- _DATA SUPPLIED_
----------------
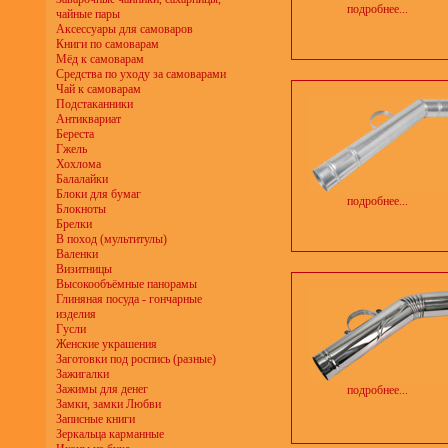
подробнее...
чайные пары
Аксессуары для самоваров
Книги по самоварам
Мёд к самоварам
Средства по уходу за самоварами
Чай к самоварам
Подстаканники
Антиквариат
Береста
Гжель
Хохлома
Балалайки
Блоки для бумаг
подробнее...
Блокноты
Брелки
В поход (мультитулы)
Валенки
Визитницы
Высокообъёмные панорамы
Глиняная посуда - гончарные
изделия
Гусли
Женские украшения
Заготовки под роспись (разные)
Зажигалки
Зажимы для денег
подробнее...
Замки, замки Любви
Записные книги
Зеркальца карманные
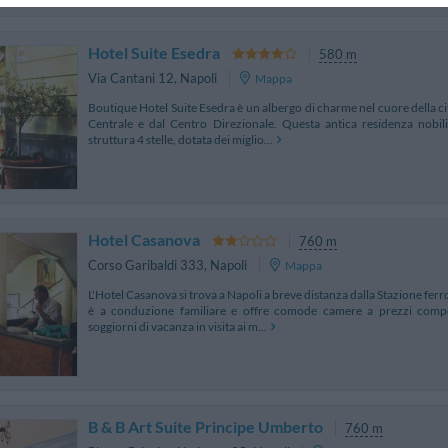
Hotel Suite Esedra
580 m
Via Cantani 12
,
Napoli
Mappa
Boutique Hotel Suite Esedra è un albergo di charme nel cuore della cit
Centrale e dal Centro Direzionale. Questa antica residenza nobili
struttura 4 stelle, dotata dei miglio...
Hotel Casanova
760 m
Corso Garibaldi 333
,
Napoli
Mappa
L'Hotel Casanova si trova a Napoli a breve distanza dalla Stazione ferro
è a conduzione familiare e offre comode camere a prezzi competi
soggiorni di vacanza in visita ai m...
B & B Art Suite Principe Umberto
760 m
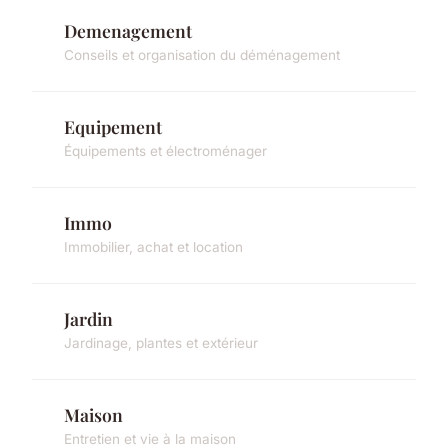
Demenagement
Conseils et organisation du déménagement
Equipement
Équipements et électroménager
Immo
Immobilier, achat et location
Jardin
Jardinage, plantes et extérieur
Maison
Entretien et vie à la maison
----------------
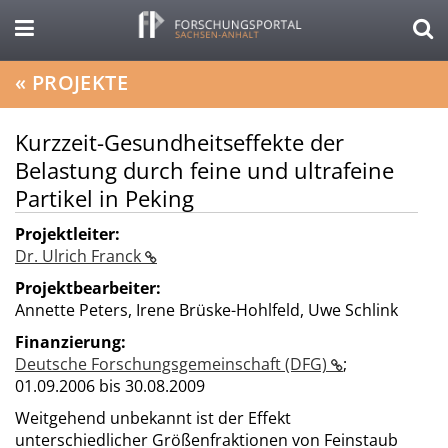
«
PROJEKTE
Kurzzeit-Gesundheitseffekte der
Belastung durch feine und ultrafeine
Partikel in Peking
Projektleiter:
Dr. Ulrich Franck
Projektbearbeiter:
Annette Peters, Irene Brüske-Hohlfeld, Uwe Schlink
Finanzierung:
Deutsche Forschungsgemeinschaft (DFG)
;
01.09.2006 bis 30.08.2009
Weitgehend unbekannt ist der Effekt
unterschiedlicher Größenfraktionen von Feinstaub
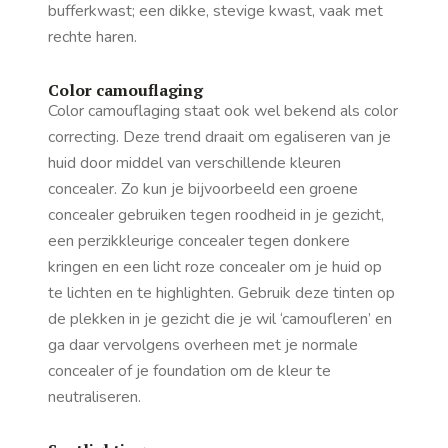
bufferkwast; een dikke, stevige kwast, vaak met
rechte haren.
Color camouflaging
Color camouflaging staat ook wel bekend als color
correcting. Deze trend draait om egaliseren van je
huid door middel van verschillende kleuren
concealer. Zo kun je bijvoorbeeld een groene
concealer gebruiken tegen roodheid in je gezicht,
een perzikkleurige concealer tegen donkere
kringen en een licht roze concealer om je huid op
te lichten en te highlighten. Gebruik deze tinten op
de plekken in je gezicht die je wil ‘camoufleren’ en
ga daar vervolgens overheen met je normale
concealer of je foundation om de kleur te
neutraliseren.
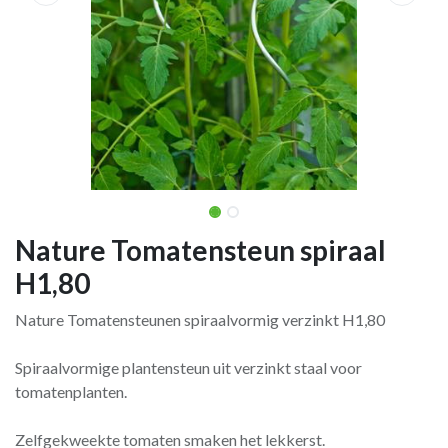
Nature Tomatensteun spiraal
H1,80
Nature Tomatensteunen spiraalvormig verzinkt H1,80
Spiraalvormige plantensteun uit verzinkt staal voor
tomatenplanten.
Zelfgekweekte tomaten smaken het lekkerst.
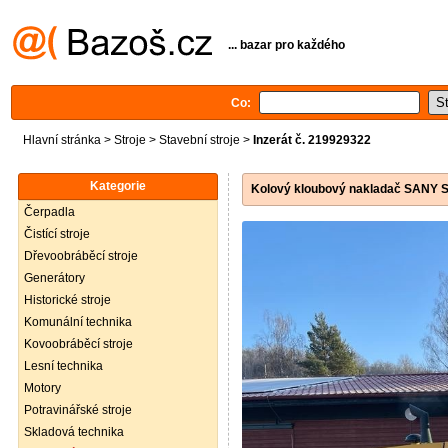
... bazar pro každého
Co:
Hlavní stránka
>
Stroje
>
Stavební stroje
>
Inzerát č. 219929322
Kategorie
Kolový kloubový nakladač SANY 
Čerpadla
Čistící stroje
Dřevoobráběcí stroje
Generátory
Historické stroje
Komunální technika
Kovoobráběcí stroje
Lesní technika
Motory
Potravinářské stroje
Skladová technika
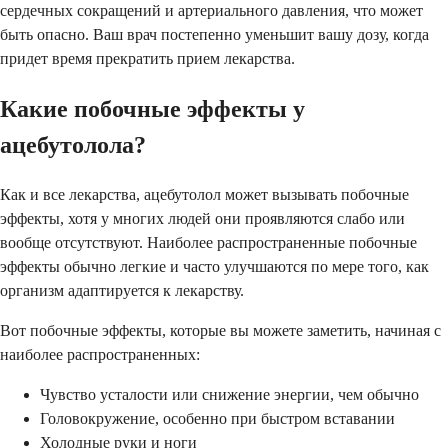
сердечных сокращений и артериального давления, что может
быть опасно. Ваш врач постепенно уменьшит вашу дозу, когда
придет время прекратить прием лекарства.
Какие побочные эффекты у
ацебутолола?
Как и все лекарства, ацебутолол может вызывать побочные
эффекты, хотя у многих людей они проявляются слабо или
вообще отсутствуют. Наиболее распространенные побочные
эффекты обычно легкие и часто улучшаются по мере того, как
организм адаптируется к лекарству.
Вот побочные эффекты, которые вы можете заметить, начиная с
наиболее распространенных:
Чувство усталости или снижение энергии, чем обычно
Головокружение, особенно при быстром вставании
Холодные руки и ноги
----------------
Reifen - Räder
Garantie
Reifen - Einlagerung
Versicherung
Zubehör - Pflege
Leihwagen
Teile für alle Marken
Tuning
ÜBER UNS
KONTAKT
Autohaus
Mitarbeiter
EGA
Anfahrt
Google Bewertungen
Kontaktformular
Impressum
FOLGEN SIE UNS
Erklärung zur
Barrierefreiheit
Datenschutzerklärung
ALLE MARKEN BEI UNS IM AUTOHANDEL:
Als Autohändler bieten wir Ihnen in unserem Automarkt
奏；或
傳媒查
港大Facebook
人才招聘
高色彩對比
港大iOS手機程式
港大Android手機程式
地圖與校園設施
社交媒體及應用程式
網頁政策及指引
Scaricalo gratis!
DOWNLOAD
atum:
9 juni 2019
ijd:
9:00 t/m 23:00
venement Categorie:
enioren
----------------
- _WORK TASK_
Every line above that holds the string "Casanova" should be copied into the answer.

- _RESULT FOR THIS TASK_
Hotel Casanova
L'Hotel Casanova si trova a Napoli a breve distanza dalla Stazione ferro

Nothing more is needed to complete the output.